» **EXERCISE INSTRUCTIONS**
Below are records to write out exactly; drop the pictures when you do.

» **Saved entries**
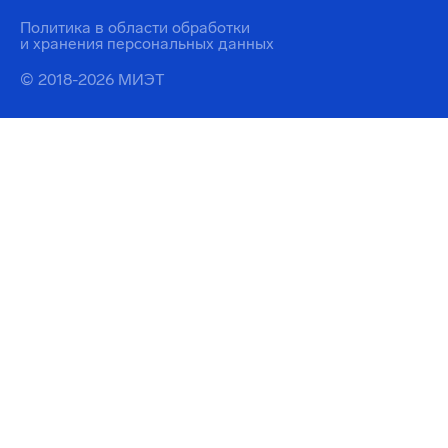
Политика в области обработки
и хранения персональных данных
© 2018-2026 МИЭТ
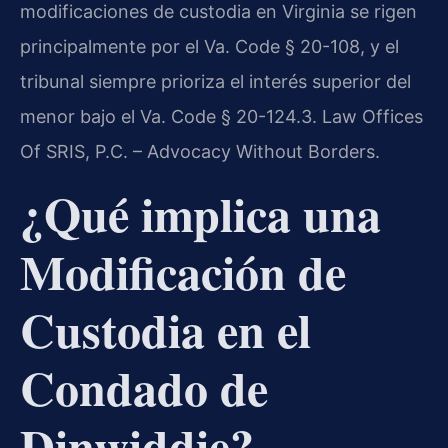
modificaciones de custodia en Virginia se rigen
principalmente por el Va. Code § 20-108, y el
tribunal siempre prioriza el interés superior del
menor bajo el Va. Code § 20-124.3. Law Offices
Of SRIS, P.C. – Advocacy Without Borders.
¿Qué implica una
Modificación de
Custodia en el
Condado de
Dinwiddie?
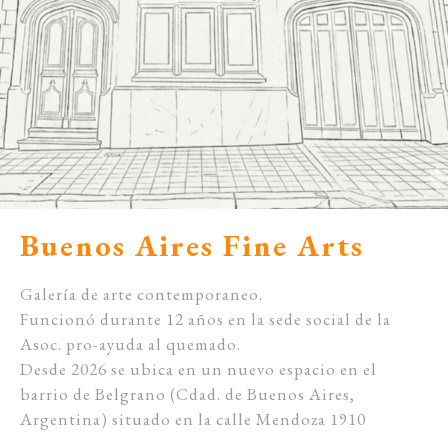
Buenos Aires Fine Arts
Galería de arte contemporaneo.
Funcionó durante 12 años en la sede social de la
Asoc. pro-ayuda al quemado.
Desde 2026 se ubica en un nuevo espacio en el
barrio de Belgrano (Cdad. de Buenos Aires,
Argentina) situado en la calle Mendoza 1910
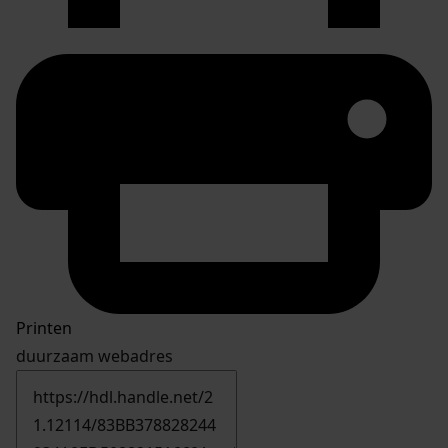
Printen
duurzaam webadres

» **RESPONSE**
Политика в области обработки
и хранения персональных данных
© 2018-2026 МИЭТ
modificaciones de custodia en Virginia se rigen
principalmente por el Va. Code § 20-108, y el
tribunal siempre prioriza el interés superior del
menor bajo el Va. Code § 20-124.3. Law Offices
Of SRIS, P.C. – Advocacy Without Borders.
¿Qué implica una
Modificación de
Custodia en el
Condado de
Dinwiddie?
Buenos Aires Fine Arts
Galería de arte contemporaneo.
Funcionó durante 12 años en la sede social de la
Asoc. pro-ayuda al quemado.
Desde 2026 se ubica en un nuevo espacio en el
barrio de Belgrano (Cdad. de Buenos Aires,
Argentina) situado en la calle Mendoza 1910
Printen
duurzaam webadres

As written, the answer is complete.